There seem to be Top 10 lists for everything these days so why not have one as well for Luminex/Bio-Plex® Data Analysis.  

1. Use Data Points with at least 35 Bead or Microsphere Counts

35 is the minimum bead count needed for statistically significant analyses.  MasterPlex QT Quantitative Analysis software for Luminex/Bio-Plex has a built-in feature for setting thresholds and marking outliers automatically for you based on many parameters including MFI, bead count, concentration, and standard deviation.

Automatic Outlier Detection in MasterPlex QT

Automatic Outlier Detection in MasterPlex QT

2. Use Weighting to Offset Heteroscedasticity

Heteroscedasticity is a situation that arises in almost all fields, including chemical- and immuno-assays, in which the variance of the dependent variable varies across the data. When dealing with MFI and concentration values, the concentrations usually increase as the MFI increases. When dealing with the high end of the standard curve, it is natural for the concentration values to have a greater variance when compared to the small concentration values on the low end of the standard curve. Many of the regression analyses used in analyzing Luminex data, such as the popular 5PL, assume equal variance.

Heteroscedasticity - Nonconstant Variance in Immunoassay Data

Heteroscedasticity - Nonconstant Variance in Immunoassay Data

For analyzing Luminex/Bio-Plex data, the 1/Y^2 (preferred) and 1/Y weighting algorithms are recommended in addition to using the 5-PL model equation.

  • 1/Y^2 – Minimizes residuals (errors) based on relative MFI values
  • 1/Y – This algorithm is useful if you know the errors follow a Poisson distribution

MasterPlex QT offers these weighting algorithms in addition to a couple of other options.

Weighting Algoritms available in MasterPlex QT

Weighting Algoritms available in MasterPlex QT

3. Use the 5 Parameter Logistic (5PL) Nonlinear Regression Model

The 5 Parameter Logistic or 5PL nonlinear regression model is an asymmetric function that is ideal for analyzing Luminex immunoassay data. Learn more about the 5PL model equation.

MasterPlex QT offers the 5PL curve-fit regression model in addition to a number of other curve-fitting model equations.

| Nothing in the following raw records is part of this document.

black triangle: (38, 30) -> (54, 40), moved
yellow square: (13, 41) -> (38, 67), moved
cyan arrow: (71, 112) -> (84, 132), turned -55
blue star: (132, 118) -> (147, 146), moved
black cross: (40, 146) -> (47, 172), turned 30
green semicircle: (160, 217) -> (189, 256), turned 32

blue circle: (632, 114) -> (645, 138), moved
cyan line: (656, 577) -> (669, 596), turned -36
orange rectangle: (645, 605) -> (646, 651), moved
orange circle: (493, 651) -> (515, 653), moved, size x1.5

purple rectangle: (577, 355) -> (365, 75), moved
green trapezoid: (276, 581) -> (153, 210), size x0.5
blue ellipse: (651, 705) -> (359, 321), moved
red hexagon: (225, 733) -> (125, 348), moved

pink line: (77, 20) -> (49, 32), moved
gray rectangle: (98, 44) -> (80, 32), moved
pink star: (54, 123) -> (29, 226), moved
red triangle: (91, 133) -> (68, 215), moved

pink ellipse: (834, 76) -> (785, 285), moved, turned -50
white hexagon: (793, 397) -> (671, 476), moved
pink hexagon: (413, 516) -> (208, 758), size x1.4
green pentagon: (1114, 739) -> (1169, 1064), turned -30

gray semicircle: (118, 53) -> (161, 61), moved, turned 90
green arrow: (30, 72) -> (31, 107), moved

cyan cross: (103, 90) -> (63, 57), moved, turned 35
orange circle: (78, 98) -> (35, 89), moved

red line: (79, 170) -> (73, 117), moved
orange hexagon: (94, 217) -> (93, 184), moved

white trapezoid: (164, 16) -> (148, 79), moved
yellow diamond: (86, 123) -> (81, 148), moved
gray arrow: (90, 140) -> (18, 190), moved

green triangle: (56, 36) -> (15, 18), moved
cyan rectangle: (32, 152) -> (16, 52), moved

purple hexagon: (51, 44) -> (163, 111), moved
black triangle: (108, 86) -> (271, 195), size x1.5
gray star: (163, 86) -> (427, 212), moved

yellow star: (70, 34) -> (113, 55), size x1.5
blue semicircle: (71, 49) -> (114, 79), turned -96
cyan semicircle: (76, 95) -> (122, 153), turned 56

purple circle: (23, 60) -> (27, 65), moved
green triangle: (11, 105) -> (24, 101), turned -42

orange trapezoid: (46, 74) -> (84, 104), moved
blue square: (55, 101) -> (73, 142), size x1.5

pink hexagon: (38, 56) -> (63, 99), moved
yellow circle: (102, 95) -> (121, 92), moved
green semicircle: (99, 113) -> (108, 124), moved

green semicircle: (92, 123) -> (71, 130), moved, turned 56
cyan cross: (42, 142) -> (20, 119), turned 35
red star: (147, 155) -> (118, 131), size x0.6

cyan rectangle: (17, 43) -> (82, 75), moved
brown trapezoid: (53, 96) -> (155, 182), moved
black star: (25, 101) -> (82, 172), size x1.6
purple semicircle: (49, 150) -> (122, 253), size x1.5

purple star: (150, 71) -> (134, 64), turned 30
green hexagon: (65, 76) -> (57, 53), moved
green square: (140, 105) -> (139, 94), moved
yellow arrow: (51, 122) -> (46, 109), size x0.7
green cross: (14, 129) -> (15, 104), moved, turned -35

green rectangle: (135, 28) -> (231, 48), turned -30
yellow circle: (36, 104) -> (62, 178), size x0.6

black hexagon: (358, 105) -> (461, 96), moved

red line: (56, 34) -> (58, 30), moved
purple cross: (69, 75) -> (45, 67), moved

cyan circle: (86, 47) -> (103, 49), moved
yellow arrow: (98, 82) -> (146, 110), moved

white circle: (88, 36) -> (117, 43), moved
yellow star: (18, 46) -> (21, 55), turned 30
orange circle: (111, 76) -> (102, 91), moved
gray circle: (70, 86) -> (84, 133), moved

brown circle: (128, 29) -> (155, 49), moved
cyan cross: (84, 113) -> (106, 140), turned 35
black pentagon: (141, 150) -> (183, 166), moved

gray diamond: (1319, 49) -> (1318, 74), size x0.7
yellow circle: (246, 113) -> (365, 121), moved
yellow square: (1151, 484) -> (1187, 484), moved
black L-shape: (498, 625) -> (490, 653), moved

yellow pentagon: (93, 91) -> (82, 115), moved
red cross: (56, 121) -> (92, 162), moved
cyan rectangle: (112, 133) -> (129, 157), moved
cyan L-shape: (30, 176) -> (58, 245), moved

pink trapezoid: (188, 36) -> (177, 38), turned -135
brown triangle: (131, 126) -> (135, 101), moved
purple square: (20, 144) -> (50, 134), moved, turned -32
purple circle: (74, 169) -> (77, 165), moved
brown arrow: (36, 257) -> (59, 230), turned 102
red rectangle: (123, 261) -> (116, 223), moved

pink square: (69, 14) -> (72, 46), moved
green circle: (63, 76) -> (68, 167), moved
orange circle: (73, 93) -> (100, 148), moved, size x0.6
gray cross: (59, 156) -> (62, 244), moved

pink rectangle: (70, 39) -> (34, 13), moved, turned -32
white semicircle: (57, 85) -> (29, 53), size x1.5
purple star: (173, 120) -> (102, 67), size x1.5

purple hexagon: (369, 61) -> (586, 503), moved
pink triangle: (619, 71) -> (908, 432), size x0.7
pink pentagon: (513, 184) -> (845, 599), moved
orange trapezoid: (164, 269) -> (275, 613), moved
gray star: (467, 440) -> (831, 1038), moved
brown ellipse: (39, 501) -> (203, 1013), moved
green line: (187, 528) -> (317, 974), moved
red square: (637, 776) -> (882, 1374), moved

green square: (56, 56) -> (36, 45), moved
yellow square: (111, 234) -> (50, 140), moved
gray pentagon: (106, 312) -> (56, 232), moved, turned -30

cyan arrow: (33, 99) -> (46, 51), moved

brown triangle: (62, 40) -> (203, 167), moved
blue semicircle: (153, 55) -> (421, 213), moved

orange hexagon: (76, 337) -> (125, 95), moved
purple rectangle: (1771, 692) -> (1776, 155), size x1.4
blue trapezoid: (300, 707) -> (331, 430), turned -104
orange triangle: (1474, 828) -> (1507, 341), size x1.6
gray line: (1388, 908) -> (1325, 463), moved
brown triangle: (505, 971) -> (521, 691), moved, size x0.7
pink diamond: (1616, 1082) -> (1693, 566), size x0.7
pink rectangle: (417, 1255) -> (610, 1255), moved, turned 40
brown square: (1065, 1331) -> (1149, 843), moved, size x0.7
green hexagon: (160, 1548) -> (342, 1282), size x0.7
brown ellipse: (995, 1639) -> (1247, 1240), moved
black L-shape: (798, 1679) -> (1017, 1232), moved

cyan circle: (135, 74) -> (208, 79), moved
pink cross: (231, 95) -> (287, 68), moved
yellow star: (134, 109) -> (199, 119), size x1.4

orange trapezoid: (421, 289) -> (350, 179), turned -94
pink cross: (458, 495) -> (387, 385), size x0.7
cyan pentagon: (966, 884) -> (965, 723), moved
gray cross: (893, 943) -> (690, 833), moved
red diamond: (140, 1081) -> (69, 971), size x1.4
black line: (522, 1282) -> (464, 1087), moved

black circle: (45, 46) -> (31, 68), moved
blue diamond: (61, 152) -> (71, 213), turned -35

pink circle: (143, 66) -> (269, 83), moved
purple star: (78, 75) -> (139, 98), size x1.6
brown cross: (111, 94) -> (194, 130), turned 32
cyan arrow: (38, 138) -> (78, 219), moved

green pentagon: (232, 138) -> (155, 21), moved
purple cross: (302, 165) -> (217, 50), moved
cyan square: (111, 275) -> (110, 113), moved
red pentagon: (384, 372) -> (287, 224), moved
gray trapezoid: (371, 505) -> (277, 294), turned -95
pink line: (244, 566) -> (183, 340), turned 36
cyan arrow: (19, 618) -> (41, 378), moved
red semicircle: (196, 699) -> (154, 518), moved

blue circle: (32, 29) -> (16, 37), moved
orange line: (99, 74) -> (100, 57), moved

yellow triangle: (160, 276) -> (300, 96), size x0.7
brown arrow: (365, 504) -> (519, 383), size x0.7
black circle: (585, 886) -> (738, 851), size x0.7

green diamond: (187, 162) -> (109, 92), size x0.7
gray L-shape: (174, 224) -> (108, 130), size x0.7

Model Equations available in MasterPlex QT

Model Equations available in MasterPlex QT

4. Run your samples in replicates

Having replicate samples will bring good karma in addition to the following:

  • Backups – If one sample well is accidentally prepared, you will have backups that you can rely on.
  • Statistics – Naturally, you will obtain more reliable results when dealing with a larger pool of data.  You will also be able to obtain statistics such as %CV and standard deviation that will tell how much variation or dispersion you have amongst data points of the same replicate group.

MasterPlex QT allows you to group your replicate samples and automatically generates the mean, %CV, and standard deviation statistics for the MFI and concentration values.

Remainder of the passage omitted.